Dopo oltre vent’anni come una delle più apprezzate tribute-band europee degli Yes e con numerosi cambi di line-up, i Fragile “saltano il fosso” e decidono di pubblicare il loro primo album di musica inedita, “Golden fragments”, doverosamente ispirata (e non poteva essere altrimenti) allo storico complesso britannico. Il gruppo attualmente è composto da Claire Hamill alla voce (con una ricca carriera alle spalle come solista, oltre ad avere collaborato con Jon Anderson & Vangelis e Steve Howe tanto per rimanere in ambito Yes…), Oliver Day alle chitarre, Russ Wilson alla batteria e Max Hunt al basso, tastiere, chitarra e seconda voce. Special guest in un paio di brani, alla voce, Clive Bayley dei Mabel Greer’s Toyshop, ex gruppo di Chris Squire e Peter Banks, a dare ulteriore “peso” alla produzione. Se aggiungiamo che dell’artwork si è occupato Steven Mayerson, che sembra conoscere piuttosto bene l’arte di Roger Dean, ecco che il cerchio magicamente si chiude, con piena soddisfazione.
Due considerazioni prima di addentrarci nell’ascolto dell’album. Dapprima la scelta di una voce femminile come quella di Claire Hamill si dimostra vincente e permette di evitare paragoni col “divino” Jon Anderson. In secondo luogo, l’approccio maniacale, ma ricco di personalità nell’interpretare quel suono che tanto amano impedisce di considerarli dei semplici cloni. Insomma, imbevuti di “Yessound” ricostruito secondo la sensibilità moderna. Certo il basso à la Squire, la chitarra che fa molto Howe sono lì, presenze tangibili. Ma i Fragile sono anche altro. Come non lasciarsi conquistare dalle atmosfere di “When are wars won?/Surely all I need” nella quale i “maestri” sono rivisitati ed attualizzati in modo mirabile e senza forzature? Le pause acustiche, il basso possente, le trame composite, i “gocciolii” di note evanescenti in lontananza, la voce che invita a fluttuare leggeri sopra prati smeraldini…

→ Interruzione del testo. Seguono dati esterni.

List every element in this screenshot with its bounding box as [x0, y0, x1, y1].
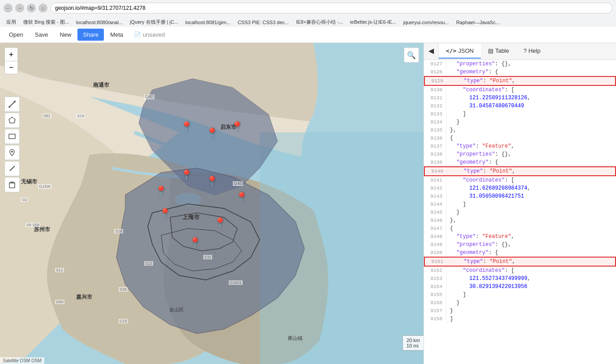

L’attenzione rimane desta con “Blessed by the sun/Hey You and I and” che cresce piano piano grazie all’ottima performance di Hamill ed alla “musicalità” della band che sforna impianti melodici sempre di notevole fattura. L’effervescente finale, poi, è da applausi. Contorsioni ritmiche pregevoli alimentano “Five senses” in cui, al microfono, si alternano Hunt e la Hamill anche se nel complesso il pezzo è più debole dei precedenti. “Heaven’s core”, con come vocalist anche Clive Bayley, veleggia tra cori quasi impalpabili, ritmica sempre al top e una strizzata d’occhio al new prog più sbarazzino. Il finale è tutto di Day ed Hunt. Segue un breve saggio di chitarra acustica, “Open space” che anticipa “Time to dream/Now we are sunlight” dalle atmosfere incorporee, quasi new age per buona parte dei sei minuti e più di durata.

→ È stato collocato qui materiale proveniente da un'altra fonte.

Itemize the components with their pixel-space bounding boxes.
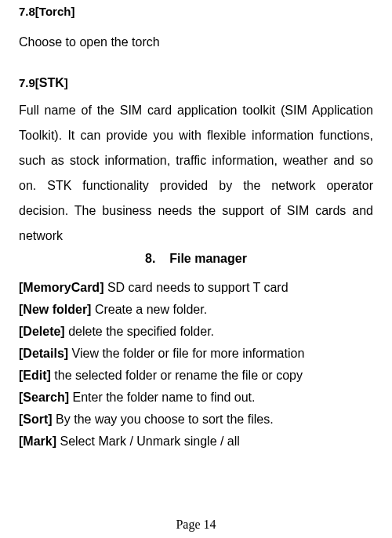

Con “Old worlds and kingdoms/Too late in the day” ci congediamo da “Golden fragments”. Si tratta di un altro brano che dimostra come si possa crescere con un modello, farlo proprio e produrre, coerentemente, altro. Introduzione affidata al pianoforte (avete detto “Awaken?” Ve lo concedo), poi il proscenio è preso dalla Hamill, su una corposa ritmica, con qualche ricamo di Day a frapporsi alle tastiere di Hunt sempre incisive. Segue una fase di quiete, simil-etnica, con la voce della Hamill a tessere delicate trame prima che una esplosione di colori sfavillanti ci prenda per mano fino alla conclusione, un po’ repentina invero.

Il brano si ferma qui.